Шрифт:
Интервал:
Закладка:
О содержании фарса также легко догадаться. Жена, как водится в ателлане, изменяла старому и глупому Мужику, своему супругу. Изменяла с двумя любовниками: с Букконом, который набрасывался на нее и пожирал, словно она была куском мяса, а он месяц не ел и задыхался от голода, и с Учителем, который, вместо того чтобы ласкать и нежить Жену, читал ей заумные, но крайне скабрезные лекции о том, что такое любовь, как надо услаждать любовника, какие принимать позы, какие делать движения, ну, и тому подобное. Они именно декламировали, а не действовали. Не только Учитель, но и Буккон, держа Жену за руки, описывал, хрипя и закатывая глаза, как он ее пожирает, как утоляет свой стылый звериный голод ее жарким и трепетным телом, что происходит с его… ну, понятно. Мужик, устраивая Жене сцены ревности, тоже живописал, как он ее ненавидит, как бьет по щекам, по губам, по срамным местам, как он ее уже дважды убил, а теперь в третий раз будет ее убивать; и постоянно восклицал: «Уеду из Рима!», «Уеду на Родос!», «К грекам сбегу!» — раз двадцать, не менее, на разные лады выкликнул угрозу, сопровождая ее отборной осканской бранью.
Зрители, понятное дело, веселились. Но более других персонажей забавлял их Воздыхатель.
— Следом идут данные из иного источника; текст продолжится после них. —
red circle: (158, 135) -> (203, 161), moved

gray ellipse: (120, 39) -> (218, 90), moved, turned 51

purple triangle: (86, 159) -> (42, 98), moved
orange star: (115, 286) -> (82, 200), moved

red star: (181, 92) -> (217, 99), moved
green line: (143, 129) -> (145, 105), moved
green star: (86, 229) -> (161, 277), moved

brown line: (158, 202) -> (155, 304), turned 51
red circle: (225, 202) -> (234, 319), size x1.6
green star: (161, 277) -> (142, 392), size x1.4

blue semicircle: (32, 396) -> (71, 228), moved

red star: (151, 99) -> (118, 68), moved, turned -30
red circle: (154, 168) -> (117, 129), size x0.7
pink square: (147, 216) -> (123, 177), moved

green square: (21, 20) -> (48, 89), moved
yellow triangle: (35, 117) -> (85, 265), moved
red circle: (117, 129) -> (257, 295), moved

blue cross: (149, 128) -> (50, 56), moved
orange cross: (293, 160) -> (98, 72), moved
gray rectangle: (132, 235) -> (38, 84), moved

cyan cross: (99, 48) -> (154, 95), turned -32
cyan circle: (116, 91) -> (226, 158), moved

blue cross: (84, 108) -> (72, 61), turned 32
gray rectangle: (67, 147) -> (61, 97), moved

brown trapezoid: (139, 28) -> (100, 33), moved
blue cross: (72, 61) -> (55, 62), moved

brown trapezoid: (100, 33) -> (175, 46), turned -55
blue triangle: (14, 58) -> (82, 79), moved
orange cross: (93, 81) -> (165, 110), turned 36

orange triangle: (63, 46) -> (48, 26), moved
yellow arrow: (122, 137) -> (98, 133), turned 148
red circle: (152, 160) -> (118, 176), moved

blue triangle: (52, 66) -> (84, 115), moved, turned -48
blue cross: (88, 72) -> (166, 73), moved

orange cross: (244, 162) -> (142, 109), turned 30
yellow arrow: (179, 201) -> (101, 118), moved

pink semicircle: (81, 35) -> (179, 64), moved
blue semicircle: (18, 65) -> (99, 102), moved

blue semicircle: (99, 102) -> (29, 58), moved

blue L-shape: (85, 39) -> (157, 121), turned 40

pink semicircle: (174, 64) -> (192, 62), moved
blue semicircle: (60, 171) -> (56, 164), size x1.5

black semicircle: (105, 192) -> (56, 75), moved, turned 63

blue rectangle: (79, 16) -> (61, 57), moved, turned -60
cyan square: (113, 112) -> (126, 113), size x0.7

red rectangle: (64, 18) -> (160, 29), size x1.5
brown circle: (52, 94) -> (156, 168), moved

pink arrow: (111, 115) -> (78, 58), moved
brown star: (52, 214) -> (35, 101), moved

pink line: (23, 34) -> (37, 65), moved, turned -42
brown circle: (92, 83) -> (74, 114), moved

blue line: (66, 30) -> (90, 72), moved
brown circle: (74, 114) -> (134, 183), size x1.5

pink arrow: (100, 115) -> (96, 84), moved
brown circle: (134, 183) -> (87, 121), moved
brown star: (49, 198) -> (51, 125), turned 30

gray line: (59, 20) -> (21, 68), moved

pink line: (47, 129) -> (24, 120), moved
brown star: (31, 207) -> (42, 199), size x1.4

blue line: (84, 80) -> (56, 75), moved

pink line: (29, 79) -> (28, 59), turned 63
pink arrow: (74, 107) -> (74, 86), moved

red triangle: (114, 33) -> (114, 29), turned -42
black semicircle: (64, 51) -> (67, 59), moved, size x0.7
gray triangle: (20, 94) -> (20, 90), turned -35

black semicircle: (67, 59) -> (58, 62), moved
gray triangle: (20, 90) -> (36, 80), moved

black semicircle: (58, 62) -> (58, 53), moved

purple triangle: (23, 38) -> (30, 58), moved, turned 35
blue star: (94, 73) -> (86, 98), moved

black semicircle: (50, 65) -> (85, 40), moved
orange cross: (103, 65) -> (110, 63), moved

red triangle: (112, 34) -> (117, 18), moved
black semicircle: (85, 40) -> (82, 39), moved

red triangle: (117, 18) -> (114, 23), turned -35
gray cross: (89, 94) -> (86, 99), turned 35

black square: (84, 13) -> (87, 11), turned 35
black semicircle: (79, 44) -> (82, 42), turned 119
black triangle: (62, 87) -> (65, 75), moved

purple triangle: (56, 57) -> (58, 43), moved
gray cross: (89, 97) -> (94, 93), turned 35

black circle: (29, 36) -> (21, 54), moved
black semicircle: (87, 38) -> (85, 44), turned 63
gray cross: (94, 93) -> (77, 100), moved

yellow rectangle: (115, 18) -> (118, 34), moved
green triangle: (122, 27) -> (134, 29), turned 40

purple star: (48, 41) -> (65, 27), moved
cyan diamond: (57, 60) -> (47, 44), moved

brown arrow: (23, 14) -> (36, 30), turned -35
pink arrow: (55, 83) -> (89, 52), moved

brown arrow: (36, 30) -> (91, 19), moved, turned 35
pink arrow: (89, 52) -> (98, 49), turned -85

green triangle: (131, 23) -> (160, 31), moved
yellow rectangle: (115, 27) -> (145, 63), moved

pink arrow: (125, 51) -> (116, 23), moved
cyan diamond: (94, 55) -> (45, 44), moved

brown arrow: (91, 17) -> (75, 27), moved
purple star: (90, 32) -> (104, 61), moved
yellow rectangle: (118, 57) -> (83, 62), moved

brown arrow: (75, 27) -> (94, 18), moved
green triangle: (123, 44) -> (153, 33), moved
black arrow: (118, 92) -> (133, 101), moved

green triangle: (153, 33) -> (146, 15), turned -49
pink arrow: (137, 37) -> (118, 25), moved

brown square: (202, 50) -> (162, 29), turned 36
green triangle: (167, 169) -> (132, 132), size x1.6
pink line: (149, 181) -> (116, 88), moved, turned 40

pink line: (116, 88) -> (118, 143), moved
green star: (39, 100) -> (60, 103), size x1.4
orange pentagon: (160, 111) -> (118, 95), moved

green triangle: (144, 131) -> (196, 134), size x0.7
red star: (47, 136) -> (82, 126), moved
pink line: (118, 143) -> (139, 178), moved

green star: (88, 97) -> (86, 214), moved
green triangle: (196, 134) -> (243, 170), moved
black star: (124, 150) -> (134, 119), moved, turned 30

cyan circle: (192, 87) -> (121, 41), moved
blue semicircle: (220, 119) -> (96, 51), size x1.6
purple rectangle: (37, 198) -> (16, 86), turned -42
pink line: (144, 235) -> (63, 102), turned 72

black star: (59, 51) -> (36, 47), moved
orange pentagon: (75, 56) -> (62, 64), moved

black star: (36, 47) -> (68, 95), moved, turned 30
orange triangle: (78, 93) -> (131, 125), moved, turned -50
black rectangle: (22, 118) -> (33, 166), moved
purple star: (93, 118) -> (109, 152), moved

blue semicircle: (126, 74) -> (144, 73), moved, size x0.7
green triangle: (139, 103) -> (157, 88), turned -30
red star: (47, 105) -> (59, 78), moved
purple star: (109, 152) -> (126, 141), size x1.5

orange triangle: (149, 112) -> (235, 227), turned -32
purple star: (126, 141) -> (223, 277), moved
Он бегал по сцене и упрашивал, чтобы его тоже подпустили к Жене. Буккону кричал: «Я тоже голодный! Дай мне от нее насладиться! Дай хоть кусочек, хоть пальчик, хоть ноготочек, проклятый обжора!». Учителя убеждал: «Я ей “Науку” свою почитаю. После такого урока в мире во всем не будет любовницы боле искусной». И тут же принимался читать отрывки из Фениксовой поэмы. Он даже к Мужику приставал и, встав на колени, умолял его уже прозой: «Можно я тоже ее ударю! Я тоже хочу! Мы ведь с тобой собратья по несчастью! Дай я тебе помогу!».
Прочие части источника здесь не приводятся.